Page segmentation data
BEGIN

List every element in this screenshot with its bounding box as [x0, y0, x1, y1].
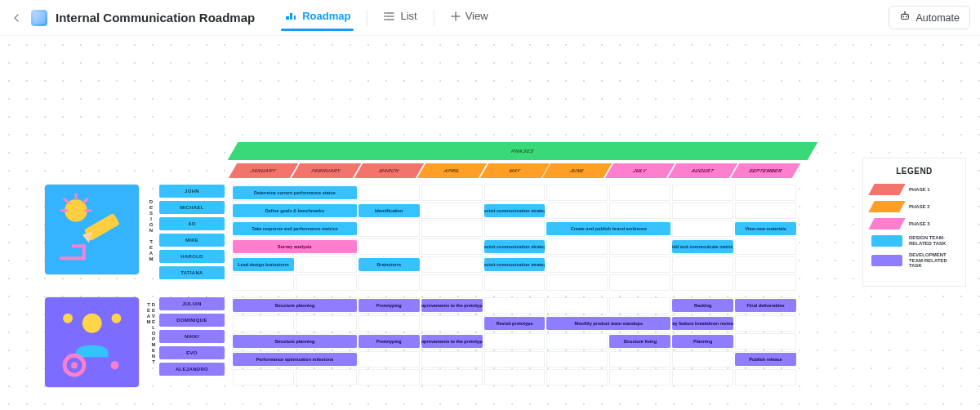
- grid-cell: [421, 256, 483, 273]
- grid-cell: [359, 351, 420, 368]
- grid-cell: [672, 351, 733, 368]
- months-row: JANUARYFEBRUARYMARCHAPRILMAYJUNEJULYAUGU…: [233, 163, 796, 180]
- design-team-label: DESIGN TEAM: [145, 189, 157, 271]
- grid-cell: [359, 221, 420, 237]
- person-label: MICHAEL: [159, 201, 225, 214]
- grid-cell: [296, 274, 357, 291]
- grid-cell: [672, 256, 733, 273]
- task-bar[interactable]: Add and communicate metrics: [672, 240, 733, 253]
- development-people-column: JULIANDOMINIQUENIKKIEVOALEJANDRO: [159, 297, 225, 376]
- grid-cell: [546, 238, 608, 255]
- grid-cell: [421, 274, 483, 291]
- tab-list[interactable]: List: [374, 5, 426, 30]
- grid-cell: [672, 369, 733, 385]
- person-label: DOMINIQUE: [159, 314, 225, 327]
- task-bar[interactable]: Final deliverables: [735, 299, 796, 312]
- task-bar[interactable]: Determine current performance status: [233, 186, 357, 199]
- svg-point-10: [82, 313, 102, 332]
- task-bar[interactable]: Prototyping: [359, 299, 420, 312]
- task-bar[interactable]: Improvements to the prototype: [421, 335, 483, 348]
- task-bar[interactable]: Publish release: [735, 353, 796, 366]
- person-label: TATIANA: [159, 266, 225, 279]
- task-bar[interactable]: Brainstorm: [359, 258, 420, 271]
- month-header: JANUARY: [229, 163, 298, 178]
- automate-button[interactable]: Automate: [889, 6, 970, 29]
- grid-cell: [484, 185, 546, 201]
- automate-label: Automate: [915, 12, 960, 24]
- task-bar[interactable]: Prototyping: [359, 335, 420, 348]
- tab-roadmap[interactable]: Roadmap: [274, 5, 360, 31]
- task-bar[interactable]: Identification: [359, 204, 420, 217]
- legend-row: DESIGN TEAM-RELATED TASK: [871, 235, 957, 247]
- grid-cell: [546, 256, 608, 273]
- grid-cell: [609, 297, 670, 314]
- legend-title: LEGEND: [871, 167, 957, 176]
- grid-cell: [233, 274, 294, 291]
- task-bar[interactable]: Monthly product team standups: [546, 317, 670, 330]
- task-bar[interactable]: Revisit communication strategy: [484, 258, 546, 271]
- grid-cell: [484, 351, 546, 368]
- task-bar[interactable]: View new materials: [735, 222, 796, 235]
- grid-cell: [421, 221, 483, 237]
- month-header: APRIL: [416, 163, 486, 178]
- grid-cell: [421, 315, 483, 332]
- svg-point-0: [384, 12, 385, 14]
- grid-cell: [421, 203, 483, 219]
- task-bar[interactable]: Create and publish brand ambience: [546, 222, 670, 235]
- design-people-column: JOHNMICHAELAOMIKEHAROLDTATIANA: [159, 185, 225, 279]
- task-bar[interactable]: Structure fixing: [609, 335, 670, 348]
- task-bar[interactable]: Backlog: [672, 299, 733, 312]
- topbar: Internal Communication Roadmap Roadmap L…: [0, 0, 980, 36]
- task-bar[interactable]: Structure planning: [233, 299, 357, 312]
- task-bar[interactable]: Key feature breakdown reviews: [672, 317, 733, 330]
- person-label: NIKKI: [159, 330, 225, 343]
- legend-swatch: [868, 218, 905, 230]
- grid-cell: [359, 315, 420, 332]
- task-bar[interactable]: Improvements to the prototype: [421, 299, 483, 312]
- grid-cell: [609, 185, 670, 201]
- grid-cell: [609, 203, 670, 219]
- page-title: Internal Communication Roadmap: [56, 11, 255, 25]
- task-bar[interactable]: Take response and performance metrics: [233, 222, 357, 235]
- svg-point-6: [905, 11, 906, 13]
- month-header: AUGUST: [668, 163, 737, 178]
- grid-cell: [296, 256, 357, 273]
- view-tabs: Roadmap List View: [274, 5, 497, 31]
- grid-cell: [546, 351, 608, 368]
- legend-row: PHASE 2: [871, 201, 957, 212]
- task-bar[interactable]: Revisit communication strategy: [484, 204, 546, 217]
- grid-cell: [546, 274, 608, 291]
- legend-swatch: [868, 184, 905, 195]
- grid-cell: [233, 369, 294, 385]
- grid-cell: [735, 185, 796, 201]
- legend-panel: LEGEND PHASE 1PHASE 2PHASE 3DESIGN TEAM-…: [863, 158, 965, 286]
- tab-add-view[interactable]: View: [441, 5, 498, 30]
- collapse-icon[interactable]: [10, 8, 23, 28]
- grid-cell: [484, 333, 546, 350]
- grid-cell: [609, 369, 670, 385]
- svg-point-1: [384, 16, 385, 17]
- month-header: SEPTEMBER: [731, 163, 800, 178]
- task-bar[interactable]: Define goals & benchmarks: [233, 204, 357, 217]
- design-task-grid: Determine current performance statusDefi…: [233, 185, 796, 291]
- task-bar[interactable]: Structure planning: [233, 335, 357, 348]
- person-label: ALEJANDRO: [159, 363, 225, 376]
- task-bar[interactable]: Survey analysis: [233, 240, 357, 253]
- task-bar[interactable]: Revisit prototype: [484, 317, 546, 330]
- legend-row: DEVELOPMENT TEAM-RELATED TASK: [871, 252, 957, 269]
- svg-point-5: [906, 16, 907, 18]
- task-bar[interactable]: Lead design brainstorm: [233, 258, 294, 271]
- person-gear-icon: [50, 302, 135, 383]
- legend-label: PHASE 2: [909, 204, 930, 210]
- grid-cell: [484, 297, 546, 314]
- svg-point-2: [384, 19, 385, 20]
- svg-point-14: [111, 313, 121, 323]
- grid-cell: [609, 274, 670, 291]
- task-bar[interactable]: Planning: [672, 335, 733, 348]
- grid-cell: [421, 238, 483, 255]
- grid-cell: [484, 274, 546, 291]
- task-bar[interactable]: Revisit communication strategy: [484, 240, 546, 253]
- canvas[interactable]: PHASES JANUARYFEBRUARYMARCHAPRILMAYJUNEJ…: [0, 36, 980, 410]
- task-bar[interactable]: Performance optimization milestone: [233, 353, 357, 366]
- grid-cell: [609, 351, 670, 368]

END
BEGIN

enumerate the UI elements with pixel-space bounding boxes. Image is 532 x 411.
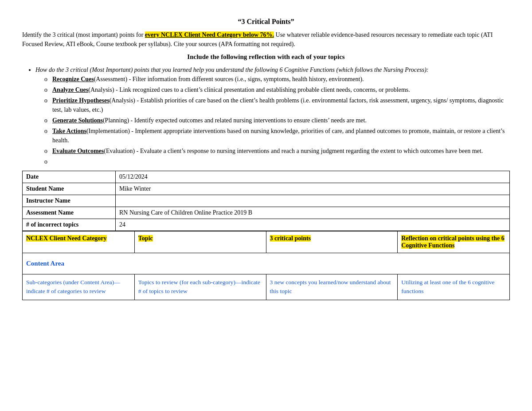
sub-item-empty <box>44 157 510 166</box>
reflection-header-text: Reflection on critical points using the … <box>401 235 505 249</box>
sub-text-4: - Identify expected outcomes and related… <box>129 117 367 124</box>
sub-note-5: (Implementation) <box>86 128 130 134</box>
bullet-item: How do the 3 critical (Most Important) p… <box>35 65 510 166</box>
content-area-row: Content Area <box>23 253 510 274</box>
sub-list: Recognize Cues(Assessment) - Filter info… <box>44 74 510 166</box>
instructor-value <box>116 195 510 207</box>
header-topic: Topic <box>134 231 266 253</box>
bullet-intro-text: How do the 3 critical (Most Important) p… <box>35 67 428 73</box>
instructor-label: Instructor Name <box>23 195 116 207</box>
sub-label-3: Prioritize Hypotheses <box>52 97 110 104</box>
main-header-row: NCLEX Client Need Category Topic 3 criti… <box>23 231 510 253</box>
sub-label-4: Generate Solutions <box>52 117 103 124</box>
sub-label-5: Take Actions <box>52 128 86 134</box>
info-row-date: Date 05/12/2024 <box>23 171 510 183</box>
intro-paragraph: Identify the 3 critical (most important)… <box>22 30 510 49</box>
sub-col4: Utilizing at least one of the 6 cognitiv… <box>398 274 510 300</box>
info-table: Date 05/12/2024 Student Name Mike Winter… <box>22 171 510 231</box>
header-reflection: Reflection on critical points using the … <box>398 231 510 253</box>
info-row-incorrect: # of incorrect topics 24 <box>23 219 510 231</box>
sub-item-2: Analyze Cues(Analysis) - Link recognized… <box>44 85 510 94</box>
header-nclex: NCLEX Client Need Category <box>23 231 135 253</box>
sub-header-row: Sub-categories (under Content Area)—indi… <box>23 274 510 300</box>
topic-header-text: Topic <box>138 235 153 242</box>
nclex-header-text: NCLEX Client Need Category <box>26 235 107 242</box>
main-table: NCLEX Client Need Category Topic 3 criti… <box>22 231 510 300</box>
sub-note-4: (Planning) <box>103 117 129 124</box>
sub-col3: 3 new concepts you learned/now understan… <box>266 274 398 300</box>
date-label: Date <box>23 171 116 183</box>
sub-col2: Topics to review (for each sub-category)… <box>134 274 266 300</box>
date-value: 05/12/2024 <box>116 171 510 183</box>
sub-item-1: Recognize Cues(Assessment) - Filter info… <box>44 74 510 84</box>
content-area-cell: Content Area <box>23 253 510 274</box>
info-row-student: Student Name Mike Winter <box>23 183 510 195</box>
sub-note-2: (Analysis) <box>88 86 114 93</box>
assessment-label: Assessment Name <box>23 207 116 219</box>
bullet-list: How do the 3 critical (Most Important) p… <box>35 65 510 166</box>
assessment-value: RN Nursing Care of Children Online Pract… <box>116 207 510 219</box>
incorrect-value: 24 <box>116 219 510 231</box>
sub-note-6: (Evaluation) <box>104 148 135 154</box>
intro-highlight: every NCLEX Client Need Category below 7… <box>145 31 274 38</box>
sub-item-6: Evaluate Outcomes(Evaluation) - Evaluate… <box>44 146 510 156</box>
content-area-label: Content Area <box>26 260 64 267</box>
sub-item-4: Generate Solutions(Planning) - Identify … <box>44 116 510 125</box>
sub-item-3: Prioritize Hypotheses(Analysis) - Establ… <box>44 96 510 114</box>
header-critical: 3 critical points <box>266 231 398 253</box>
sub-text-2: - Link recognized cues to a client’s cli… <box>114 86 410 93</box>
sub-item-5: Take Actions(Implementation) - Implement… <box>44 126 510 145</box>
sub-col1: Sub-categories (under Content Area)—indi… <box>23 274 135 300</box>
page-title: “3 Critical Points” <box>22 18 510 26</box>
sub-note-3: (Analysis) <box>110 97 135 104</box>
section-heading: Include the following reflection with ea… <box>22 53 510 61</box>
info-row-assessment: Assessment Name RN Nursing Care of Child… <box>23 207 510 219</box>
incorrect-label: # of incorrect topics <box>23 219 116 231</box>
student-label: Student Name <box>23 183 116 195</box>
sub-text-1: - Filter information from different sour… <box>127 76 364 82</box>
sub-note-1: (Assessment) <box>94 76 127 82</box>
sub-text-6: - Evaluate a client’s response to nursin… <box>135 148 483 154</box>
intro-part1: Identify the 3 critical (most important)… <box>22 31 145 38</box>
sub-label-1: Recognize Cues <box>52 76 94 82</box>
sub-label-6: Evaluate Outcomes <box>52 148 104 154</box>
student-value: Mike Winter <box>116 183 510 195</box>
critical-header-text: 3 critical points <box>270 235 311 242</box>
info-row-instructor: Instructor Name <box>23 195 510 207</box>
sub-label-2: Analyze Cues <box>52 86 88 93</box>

END

What is the number of lines above that contain the word "Automate"? Answer with that number only.

2